Start of Block

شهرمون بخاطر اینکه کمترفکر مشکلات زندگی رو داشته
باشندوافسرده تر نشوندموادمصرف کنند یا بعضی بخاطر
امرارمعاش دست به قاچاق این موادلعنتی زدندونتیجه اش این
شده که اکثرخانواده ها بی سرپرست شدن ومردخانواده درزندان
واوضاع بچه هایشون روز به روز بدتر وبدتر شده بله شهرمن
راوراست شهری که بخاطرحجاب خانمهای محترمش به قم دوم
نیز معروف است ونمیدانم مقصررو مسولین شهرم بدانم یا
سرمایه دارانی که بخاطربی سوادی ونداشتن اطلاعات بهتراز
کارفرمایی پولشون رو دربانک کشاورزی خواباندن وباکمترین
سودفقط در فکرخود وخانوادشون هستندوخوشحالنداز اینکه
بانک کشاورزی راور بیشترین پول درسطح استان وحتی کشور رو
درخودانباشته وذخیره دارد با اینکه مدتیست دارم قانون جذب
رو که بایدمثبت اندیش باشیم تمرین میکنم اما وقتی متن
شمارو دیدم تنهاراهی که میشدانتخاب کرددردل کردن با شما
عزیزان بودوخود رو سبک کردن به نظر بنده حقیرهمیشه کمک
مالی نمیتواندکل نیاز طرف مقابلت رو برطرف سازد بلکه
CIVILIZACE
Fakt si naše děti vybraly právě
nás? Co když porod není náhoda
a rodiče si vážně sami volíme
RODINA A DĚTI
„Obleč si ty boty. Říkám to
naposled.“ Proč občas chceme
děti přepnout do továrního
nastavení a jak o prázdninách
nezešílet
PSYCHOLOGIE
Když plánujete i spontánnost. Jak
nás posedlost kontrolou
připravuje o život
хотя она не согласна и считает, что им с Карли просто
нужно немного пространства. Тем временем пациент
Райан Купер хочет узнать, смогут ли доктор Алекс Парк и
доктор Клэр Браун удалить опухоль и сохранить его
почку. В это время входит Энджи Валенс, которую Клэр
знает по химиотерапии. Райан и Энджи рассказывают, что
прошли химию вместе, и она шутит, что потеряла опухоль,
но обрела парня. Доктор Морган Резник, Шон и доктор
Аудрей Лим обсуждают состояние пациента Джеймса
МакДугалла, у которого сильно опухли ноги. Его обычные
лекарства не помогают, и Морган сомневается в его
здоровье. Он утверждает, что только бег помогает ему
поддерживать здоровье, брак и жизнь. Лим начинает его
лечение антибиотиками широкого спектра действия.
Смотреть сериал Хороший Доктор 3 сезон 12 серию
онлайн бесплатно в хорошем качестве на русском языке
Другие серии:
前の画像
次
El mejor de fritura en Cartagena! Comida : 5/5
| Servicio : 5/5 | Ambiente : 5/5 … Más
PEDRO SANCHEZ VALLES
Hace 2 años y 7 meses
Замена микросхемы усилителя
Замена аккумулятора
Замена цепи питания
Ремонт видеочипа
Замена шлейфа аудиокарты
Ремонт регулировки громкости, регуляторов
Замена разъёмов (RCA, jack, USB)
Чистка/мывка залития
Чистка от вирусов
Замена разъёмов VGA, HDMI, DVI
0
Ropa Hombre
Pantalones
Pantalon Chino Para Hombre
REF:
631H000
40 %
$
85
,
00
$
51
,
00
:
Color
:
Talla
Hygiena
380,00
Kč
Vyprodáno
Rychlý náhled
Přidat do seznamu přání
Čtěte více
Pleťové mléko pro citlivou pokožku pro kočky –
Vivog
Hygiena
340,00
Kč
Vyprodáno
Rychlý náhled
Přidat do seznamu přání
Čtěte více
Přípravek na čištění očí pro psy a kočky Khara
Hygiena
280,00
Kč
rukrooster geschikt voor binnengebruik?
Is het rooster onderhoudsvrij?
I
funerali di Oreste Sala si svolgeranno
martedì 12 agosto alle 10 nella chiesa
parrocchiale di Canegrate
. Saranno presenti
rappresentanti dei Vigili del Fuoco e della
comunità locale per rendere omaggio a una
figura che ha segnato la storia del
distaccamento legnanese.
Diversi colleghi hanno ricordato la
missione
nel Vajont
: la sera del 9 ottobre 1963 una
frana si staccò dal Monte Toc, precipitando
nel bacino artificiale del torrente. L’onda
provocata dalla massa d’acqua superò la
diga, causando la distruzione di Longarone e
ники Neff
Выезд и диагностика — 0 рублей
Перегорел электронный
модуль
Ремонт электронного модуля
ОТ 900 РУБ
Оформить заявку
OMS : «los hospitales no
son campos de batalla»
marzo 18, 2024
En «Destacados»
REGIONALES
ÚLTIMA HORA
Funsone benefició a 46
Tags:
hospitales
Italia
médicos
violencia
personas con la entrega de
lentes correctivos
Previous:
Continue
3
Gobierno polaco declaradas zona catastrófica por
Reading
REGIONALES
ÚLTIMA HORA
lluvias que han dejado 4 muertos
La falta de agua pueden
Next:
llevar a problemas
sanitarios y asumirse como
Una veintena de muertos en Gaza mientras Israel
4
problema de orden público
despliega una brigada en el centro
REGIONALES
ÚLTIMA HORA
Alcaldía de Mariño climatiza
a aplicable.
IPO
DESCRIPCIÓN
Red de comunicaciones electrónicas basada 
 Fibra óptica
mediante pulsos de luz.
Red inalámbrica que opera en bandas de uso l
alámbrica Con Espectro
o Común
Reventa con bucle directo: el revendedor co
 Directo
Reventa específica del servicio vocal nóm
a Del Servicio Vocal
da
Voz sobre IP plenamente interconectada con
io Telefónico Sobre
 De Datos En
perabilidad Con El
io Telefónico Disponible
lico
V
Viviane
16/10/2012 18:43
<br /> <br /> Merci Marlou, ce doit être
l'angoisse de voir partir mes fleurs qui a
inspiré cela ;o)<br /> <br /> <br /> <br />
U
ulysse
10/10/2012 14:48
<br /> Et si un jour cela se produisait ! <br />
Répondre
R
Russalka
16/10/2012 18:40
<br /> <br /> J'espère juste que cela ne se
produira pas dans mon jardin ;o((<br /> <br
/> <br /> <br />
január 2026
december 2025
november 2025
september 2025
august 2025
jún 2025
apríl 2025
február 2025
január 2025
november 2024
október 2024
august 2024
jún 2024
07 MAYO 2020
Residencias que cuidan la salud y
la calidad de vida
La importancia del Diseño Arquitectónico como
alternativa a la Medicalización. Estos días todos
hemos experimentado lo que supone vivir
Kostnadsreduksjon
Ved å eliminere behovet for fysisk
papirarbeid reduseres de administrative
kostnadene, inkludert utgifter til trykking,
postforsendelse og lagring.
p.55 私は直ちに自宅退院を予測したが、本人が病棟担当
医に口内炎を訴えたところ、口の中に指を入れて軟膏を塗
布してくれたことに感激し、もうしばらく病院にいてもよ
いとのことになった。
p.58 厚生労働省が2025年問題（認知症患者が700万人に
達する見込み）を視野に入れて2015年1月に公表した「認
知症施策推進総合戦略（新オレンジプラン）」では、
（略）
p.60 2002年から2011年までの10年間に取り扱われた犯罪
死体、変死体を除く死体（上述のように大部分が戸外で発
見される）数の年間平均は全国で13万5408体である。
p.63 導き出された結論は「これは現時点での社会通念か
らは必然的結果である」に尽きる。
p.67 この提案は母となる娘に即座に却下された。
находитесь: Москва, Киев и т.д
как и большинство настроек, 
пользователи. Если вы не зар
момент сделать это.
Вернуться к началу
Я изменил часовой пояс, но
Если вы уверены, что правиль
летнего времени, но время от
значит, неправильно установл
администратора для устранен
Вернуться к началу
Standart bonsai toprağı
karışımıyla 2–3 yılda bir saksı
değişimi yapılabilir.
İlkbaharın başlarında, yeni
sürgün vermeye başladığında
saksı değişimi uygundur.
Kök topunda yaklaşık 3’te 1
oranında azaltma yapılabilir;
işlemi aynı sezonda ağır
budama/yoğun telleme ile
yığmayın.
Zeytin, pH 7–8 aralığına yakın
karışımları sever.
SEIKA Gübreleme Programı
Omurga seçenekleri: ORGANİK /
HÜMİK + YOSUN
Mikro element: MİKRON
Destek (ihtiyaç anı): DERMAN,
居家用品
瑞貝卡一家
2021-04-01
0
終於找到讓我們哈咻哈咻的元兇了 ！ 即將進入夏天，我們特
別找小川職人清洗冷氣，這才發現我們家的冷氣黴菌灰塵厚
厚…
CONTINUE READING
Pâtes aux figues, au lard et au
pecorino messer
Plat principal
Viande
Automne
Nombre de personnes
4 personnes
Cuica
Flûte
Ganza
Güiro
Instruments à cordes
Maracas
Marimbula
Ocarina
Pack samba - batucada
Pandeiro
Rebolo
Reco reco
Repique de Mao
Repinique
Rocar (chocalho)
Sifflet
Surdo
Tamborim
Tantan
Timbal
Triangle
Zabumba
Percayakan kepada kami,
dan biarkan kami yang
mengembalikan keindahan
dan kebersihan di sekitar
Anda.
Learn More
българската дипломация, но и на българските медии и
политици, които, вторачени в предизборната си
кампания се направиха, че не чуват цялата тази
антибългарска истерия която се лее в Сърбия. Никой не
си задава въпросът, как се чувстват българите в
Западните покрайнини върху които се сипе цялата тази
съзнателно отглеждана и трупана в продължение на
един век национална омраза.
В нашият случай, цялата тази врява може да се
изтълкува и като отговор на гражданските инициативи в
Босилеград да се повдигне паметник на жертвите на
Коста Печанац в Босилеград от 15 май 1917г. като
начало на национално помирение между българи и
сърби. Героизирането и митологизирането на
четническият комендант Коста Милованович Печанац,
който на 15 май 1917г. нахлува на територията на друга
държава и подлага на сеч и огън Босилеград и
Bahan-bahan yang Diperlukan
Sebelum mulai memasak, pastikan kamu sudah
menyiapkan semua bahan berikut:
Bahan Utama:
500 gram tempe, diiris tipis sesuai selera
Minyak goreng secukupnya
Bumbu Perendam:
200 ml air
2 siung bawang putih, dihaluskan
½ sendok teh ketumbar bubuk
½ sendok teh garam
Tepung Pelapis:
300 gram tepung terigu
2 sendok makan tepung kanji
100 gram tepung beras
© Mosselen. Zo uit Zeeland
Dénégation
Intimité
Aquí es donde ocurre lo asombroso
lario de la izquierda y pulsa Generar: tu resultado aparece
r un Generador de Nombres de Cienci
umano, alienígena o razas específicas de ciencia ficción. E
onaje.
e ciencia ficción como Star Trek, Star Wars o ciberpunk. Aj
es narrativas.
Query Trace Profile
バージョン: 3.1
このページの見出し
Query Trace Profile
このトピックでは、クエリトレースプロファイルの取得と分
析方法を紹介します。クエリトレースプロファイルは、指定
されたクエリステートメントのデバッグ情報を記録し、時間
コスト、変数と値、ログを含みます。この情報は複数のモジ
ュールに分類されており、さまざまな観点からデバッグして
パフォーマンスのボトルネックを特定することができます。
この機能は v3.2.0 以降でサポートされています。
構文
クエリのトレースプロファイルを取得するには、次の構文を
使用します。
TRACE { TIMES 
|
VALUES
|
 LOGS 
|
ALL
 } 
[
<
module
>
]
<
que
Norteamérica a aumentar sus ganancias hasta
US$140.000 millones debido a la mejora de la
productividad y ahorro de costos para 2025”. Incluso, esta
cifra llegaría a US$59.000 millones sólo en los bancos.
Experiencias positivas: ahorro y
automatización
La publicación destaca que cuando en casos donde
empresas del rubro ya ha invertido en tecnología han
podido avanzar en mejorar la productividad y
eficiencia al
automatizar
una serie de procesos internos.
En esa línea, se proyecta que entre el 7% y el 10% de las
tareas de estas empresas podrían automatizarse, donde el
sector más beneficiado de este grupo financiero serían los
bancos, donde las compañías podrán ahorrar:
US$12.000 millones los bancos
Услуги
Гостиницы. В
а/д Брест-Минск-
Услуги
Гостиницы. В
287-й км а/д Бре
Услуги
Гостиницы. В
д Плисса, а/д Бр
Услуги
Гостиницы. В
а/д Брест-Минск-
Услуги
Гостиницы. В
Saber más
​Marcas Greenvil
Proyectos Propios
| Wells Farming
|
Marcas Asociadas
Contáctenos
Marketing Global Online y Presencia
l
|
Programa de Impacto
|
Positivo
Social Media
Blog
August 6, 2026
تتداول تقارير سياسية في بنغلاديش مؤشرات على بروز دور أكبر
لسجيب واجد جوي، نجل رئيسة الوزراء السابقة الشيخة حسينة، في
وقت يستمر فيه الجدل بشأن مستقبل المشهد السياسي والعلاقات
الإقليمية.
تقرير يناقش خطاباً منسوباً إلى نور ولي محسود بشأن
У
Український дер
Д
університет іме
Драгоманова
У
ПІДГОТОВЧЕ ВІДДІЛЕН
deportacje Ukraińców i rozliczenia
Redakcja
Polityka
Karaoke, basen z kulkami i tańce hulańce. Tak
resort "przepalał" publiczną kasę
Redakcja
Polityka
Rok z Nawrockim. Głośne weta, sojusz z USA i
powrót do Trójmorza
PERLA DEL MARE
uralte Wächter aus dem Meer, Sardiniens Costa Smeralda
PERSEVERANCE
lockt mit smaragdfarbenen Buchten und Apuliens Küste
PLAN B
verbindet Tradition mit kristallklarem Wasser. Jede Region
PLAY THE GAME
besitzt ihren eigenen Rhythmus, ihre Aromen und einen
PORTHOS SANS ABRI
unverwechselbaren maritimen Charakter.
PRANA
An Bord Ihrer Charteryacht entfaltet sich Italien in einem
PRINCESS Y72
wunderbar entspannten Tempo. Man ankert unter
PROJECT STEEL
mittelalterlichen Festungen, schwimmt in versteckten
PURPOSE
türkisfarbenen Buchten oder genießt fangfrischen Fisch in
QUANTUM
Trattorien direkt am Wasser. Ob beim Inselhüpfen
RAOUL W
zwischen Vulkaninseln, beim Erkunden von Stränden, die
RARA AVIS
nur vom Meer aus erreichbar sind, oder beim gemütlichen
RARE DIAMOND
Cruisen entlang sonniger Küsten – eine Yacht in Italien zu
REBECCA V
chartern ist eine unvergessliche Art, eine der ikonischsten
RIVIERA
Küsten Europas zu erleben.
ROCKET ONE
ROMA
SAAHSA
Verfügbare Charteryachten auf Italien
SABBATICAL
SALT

End of Block

● Aim of the exercise:
Would you please copy every line in the data that contains the word "Wasser"?

● Written answer:
verbindet Tradition mit kristallklarem Wasser. Jede Region
Trattorien direkt am Wasser. Ob beim Inselhüpfen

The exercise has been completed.